Regarding Kelsen's original use of the term, its closest antecedent appears in writings of his colleague Adolf Merkl at the University of Vienna. Merkl was developing a structural research approach for the understanding of law as a matter of the hierarchical relationship of norms, largely on the basis of their being either superior, the one to the other, or inferior with respect to each other. Kelsen adapted and assimilated much of Merkl's approach into his own presentation of the Pure Theory of Law in both its original version and its revised version. For Kelsen, the importance of the Basic Norm was in large measure two-fold since it importantly indicated the logical recursion of superior relationships between norms as they led to the norm which ultimately would have no other norm to which it was inferior. Its second feature was that it represented the importance which Kelsen associated with the concept of a fully centralized legal order in contrast to the existence of decentralized forms of government and representing legal orders.
The second form of the reception of the term originated from the fairly extended attempt to read Kelsen as a Neo-Kantian following his early exchange with Hermann Cohen in 1913 concerning the publication of his Habilitation dissertation in 1911 on Public Law.
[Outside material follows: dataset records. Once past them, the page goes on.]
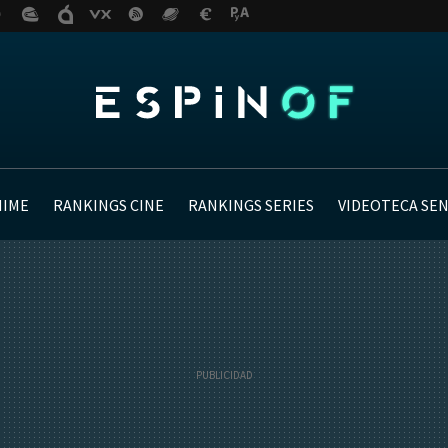
NIME
RANKINGS CINE
RANKINGS SERIES
VIDEOTECA SE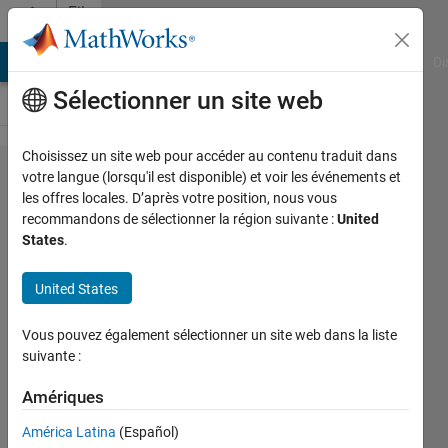
Passer au contenu
File
Exchange
MATLAB Answers
File Exchange
Cody
AI Chat Playground
Di
Sélectionner un site web
Choisissez un site web pour accéder au contenu traduit dans
dispstr
votre langue (lorsqu'il est disponible) et voir les événements et
les offres locales. D’après votre position, nous vous
recommandons de sélectionner la région suivante :
United
States
.
United States
A Matlab API for extensible,
polymorphic custom object display
Vous pouvez également sélectionner un site web dans la liste
suivante :
https://github.com/apjanke/dispstr
Amériques
Andrew Janke
Version 1.1.1
(66,3 ko)
América Latina
(Español)
19 téléchargements
0,00/5
(0)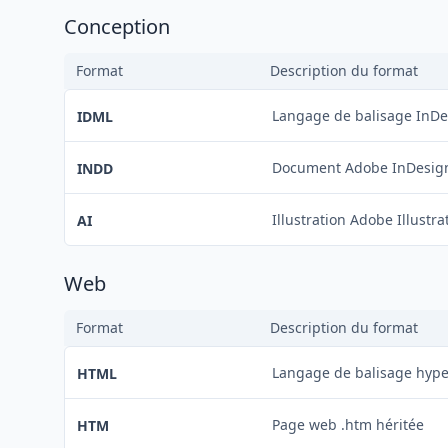
Conception
Format
Description du format
Langage de balisage InD
IDML
Document Adobe InDesig
INDD
Illustration Adobe Illustra
AI
Web
Format
Description du format
Langage de balisage hype
HTML
Page web .htm héritée
HTM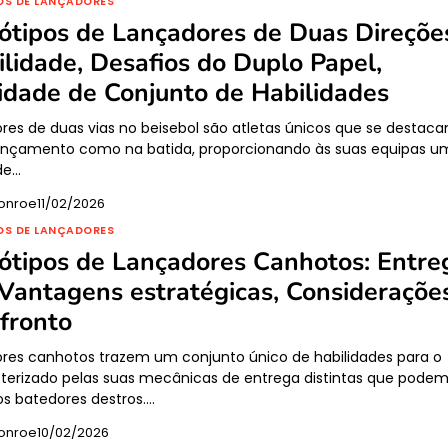
OS DE LANÇADORES
ótipos de Lançadores de Duas Direçõe
ilidade, Desafios do Duplo Papel,
idade de Conjunto de Habilidades
res de duas vias no beisebol são atletas únicos que se destac
lançamento como na batida, proporcionando às suas equipas u
ade…
onroe
11/02/2026
OS DE LANÇADORES
ótipos de Lançadores Canhotos: Entre
 Vantagens estratégicas, Consideraçõe
fronto
res canhotos trazem um conjunto único de habilidades para o
cterizado pelas suas mecânicas de entrega distintas que pode
os batedores destros.…
onroe
10/02/2026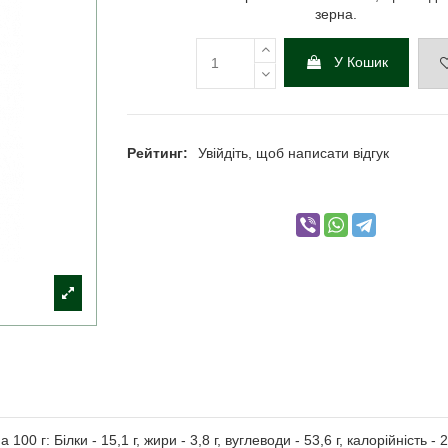
зерна.
У Кошик
Рейтинг:
Увійдіть, щоб написати відгук
0 г: Білки - 15,1 г, жири - 3,8 г, вуглеводи - 53,6 г, калорійність - 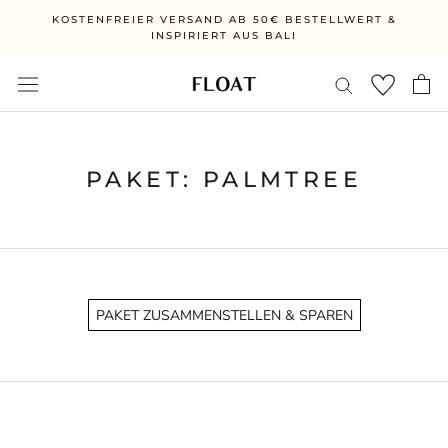
Vai
KOSTENFREIER VERSAND AB 50€ BESTELLWERT &
direttamente
INSPIRIERT AUS BALI
al
contenuto
PAKET: PALMTREE
PAKET ZUSAMMENSTELLEN & SPAREN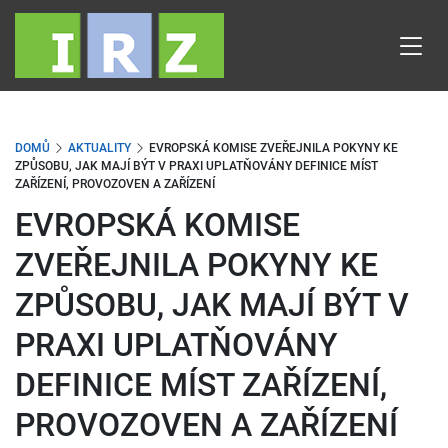
Přejít
k
hlavnímu
obsahu
DOMŮ
AKTUALITY
EVROPSKÁ KOMISE ZVEŘEJNILA POKYNY KE
ZPŮSOBU, JAK MAJÍ BÝT V PRAXI UPLATŇOVÁNY DEFINICE MÍST
ZAŘÍZENÍ, PROVOZOVEN A ZAŘÍZENÍ
EVROPSKÁ KOMISE
ZVEŘEJNILA POKYNY KE
ZPŮSOBU, JAK MAJÍ BÝT V
PRAXI UPLATŇOVÁNY
DEFINICE MÍST ZAŘÍZENÍ,
PROVOZOVEN A ZAŘÍZENÍ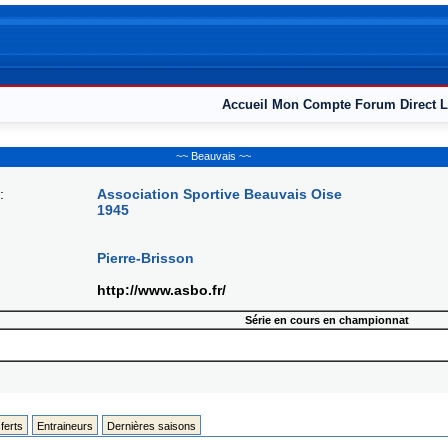
Accueil
Mon Compte
Forum
Direct L
~~ Beauvais ~~
:
Association Sportive Beauvais Oise
1945
Pierre-Brisson
http://www.asbo.fr/
Série en cours en championnat
ferts
Entraineurs
Dernières saisons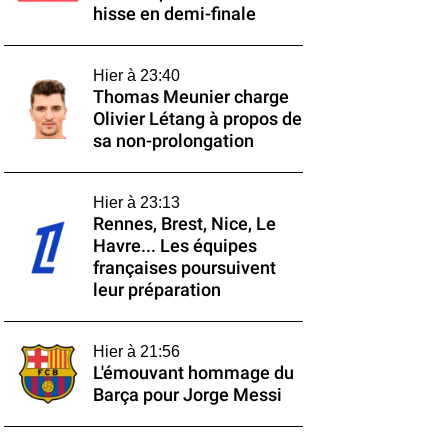
hisse en demi-finale
Hier à 23:40
Thomas Meunier charge
Olivier Létang à propos de
sa non-prolongation
Hier à 23:13
Rennes, Brest, Nice, Le
Havre... Les équipes
françaises poursuivent
leur préparation
Hier à 21:56
L'émouvant hommage du
Barça pour Jorge Messi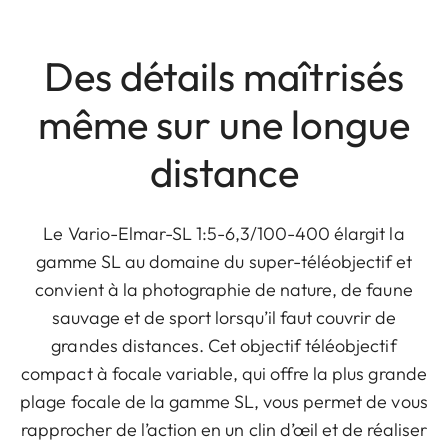
Des détails maîtrisés
même sur une longue
distance
Le Vario-Elmar-SL 1:5-6,3/100-400 élargit la
gamme SL au domaine du super-téléobjectif et
convient à la photographie de nature, de faune
sauvage et de sport lorsqu’il faut couvrir de
grandes distances. Cet objectif téléobjectif
compact à focale variable, qui offre la plus grande
plage focale de la gamme SL, vous permet de vous
rapprocher de l’action en un clin d’œil et de réaliser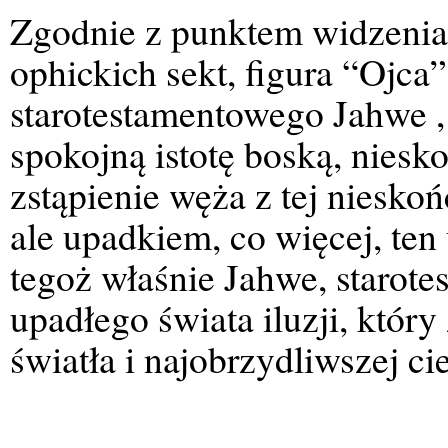
Zgodnie z punktem widzenia
ophickich sekt, figura “Ojca
starotestamentowego Jahwe , 
spokojną istotę boską, niesk
zstąpienie węża z tej niesko
ale upadkiem, co więcej, ten
tegoż właśnie Jahwe, starot
upadłego świata iluzji, który
światła i najobrzydliwszej c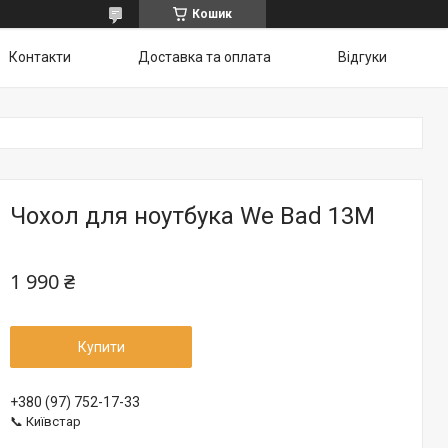
Кошик
Контакти
Доставка та оплата
Відгуки
Чохол для ноутбука We Bad 13M
1 990 ₴
Купити
+380 (97) 752-17-33
📞 Київстар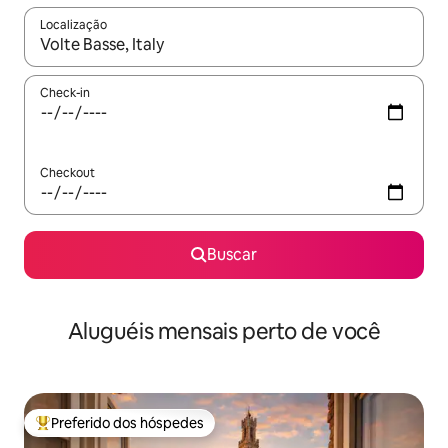
Localização
Quando os resultados estiverem disponíveis, explore-os usando
Check-in
Checkout
Buscar
Aluguéis mensais perto de você
Preferido dos hóspedes
Entre os melhores preferidos dos hóspedes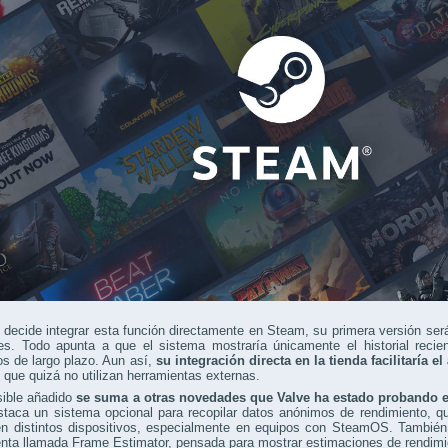
 decide integrar esta función directamente en Steam, su primera versión ser
es. Todo apunta a que el sistema mostraría únicamente el historial recien
os de largo plazo. Aun así,
su integración directa en la tienda facilitaría 
 que quizá no utilizan herramientas externas.
sible añadido
se suma a otras novedades que Valve ha estado probando 
staca un sistema opcional para recopilar datos anónimos de rendimiento, que
en distintos dispositivos, especialmente en equipos con SteamOS. También
nta llamada Frame Estimator, pensada para mostrar estimaciones de rendimi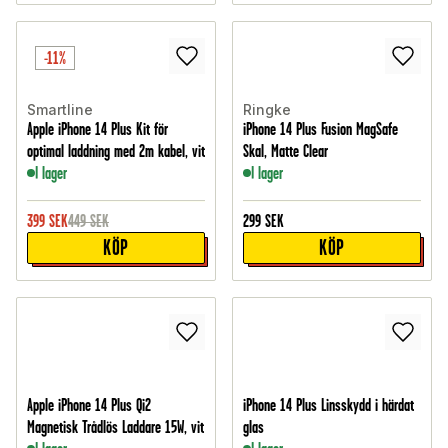
-11%
Smartline
Ringke
Apple iPhone 14 Plus Kit för
iPhone 14 Plus Fusion MagSafe
optimal laddning med 2m kabel, vit
Skal, Matte Clear
I lager
I lager
399
SEK
449
SEK
299
SEK
KÖP
KÖP
Apple iPhone 14 Plus Qi2
iPhone 14 Plus Linsskydd i härdat
Magnetisk Trådlös Laddare 15W, vit
glas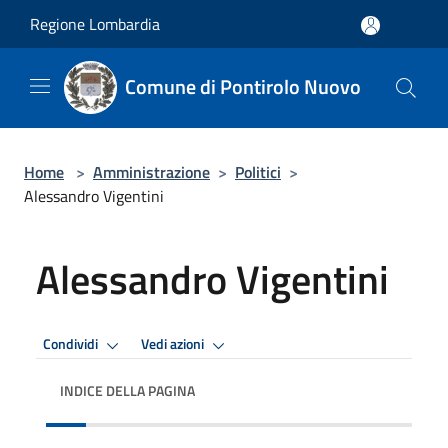
Salta al contenuto principale
Regione Lombardia
Comune di Pontirolo Nuovo
Home
>
Amministrazione
>
Politici
>
Alessandro Vigentini
Alessandro Vigentini
Condividi
Vedi azioni
INDICE DELLA PAGINA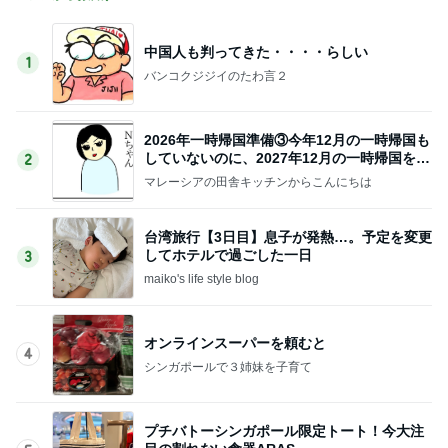
中国人も判ってきた・・・・らしい
1
バンコクジジイのたわ言２
2026年一時帰国準備③今年12月の一時帰国も
していないのに、2027年12月の一時帰国を考
2
える
マレーシアの田舎キッチンからこんにちは
台湾旅行【3日目】息子が発熱…。予定を変更
してホテルで過ごした一日
3
maiko's life style blog
オンラインスーパーを頼むと
4
シンガポールで３姉妹を子育て
プチバトーシンガポール限定トート！今大注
Cohen was a leading Neo-Kantian of the time and Kelsen was, in his own way, receptive to many of the ideas which Cohen had expressed in his published book review of Kelsen's writing. Kelsen had insisted that he had never used this material in the actual writing of his own book, though Cohen's ideas were attractive to him in their own right. This has resulted in one of the longest-running debates within the general Kelsen community as to whether Kelsen became a Neo-Kantian himself after the encounter with Cohen, or if he managed to keep his own non-Neo-Kantian position intact which he claimed was the prevailing circumstance when he first wrote his book in 1911.